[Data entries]
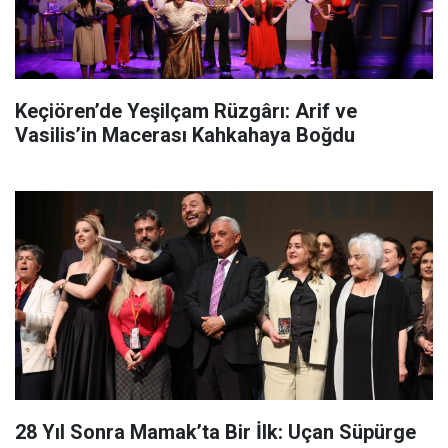
Keçiören’de Yeşilçam Rüzgârı: Arif ve
Vasilis’in Macerası Kahkahaya Boğdu
28 Yıl Sonra Mamak’ta Bir İlk: Uçan Süpürge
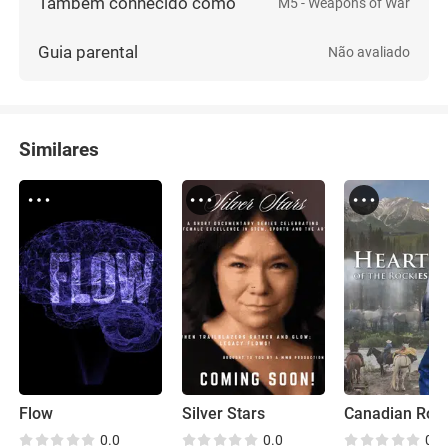
Também conhecido como
M5 - Weapons of War
Guia parental
Não avaliado
Similares
Flow
Silver Stars
0.0
0.0
0.0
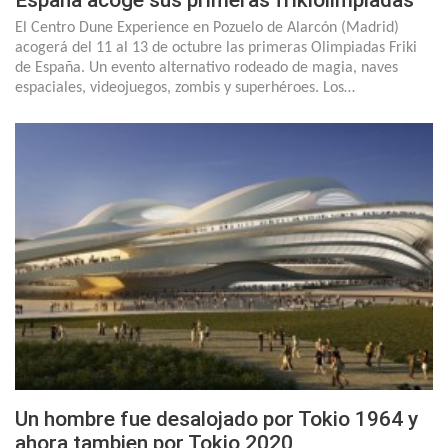
El Centro Dune Experience en Pozuelo de Alarcón (Madrid)
acogerá del 11 al 13 de octubre las primeras Olimpiadas Friki
de España. Un evento alternativo rodeado de magia, naves
espaciales, videojuegos, zombis y superhéroes. Los…
Un hombre fue desalojado por Tokio 1964 y
ahora tambien por Tokio 2020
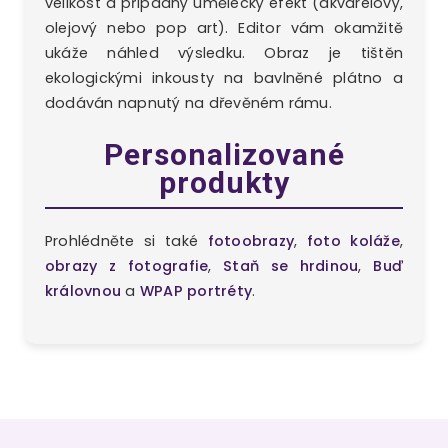
velikost a případný umělecký efekt (akvarelový,
olejový nebo pop art). Editor vám okamžitě
ukáže náhled výsledku. Obraz je tištěn
ekologickými inkousty na bavlněné plátno a
dodáván napnutý na dřevěném rámu.
Personalizované
produkty
Prohlédněte si také
fotoobrazy
,
foto koláže
,
obrazy z fotografie
,
Staň se hrdinou
,
Buď
královnou
a
WPAP portréty
.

Task directions:
All lines in the entries above that hold the word "Tokio" need to be copied.

Exercise output:
Un hombre fue desalojado por Tokio 1964 y
ahora tambien por Tokio 2020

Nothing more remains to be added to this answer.